Cohabitating with Computers

If you have more than one person using a computer, things can get a little bit frustrating when preferences, bookmarks, and software might be different between people and accounts. The standard way of dealing with this is to use Windows accounts to log in under your own account or ‘switch users’. I’m not a big fan of this approach because it can potentially leave a lot of stuff running in the background and the time to log out of one account and into another can be annoying. With that in mind, I came up with a few other tricks to let somebody have their own preferences without logging out.

Desktops from SysInternals

Though now at version 1.02, I’ve mentioned Desktops before as a way of keeping your workspace organized. Allowing Desktops to set the boundaries for workspaces is a good place to start for successfully sharing a computer/account.

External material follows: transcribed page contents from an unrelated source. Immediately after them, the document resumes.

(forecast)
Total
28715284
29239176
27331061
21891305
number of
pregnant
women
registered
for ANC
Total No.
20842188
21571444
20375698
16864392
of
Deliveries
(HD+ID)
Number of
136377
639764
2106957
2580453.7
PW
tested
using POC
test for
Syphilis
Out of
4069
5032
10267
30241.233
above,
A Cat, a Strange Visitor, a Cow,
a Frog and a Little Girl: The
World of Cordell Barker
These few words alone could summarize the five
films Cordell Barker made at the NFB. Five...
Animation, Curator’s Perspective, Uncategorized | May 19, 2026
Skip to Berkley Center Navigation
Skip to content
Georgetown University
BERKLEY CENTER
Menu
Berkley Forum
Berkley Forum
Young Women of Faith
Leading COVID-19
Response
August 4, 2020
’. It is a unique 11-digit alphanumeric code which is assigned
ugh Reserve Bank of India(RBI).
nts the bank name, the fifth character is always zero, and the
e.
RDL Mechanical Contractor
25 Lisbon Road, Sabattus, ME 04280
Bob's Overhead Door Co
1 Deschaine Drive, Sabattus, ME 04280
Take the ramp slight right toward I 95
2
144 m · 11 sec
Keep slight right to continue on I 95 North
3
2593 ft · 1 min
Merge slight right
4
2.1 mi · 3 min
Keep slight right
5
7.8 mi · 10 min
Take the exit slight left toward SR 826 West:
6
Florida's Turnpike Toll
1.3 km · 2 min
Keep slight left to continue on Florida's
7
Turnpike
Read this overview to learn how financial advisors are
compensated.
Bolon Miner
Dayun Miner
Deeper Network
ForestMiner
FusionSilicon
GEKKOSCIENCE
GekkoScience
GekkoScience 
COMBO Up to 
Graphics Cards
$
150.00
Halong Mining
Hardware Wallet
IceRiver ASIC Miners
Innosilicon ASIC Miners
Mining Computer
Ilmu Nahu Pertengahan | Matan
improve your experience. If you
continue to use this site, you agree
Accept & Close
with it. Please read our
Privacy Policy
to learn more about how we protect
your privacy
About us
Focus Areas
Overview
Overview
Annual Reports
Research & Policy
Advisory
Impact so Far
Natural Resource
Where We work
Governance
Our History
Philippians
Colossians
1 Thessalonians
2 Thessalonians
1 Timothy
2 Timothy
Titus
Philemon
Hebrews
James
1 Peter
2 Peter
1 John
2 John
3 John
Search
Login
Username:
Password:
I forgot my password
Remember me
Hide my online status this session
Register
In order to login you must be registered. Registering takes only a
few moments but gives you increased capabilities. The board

Desktops allows you to create up to 3 additional virtual desktops for your computer. This only requires about 5 megabytes of memory for the process and allows you to keep your work spaces organized. You could have one desktop where you are browsing and a second for another person to work. As you can see in the screenshot above, you can configure hotkeys to switch easily between desktops and enable the program as a service so it starts up with your computer.

Unfortunately, Firefox has the same issues as having more than one session with Remote Desktop. You can open Firefox on more than one desktop if you use a different profile on each one otherwise you’ll get a message that the profile is in use. The next section will cover how to do that.

Mozilla Firefox Profiles

Firefox allows you to have multiple profiles under your account. You can create, delete, and select profiles using the Profile Manager. You can access it by going to Start, Run… and entering:
firefox.exe -profilemanager

This will bring up a window like that below. Profiles can be useful to separate out extensions or bookmarks. For example, I have a ‘dev’ profile for Firebug and other website development tools. They can also be used to keep bookmarks and addons separate for different people.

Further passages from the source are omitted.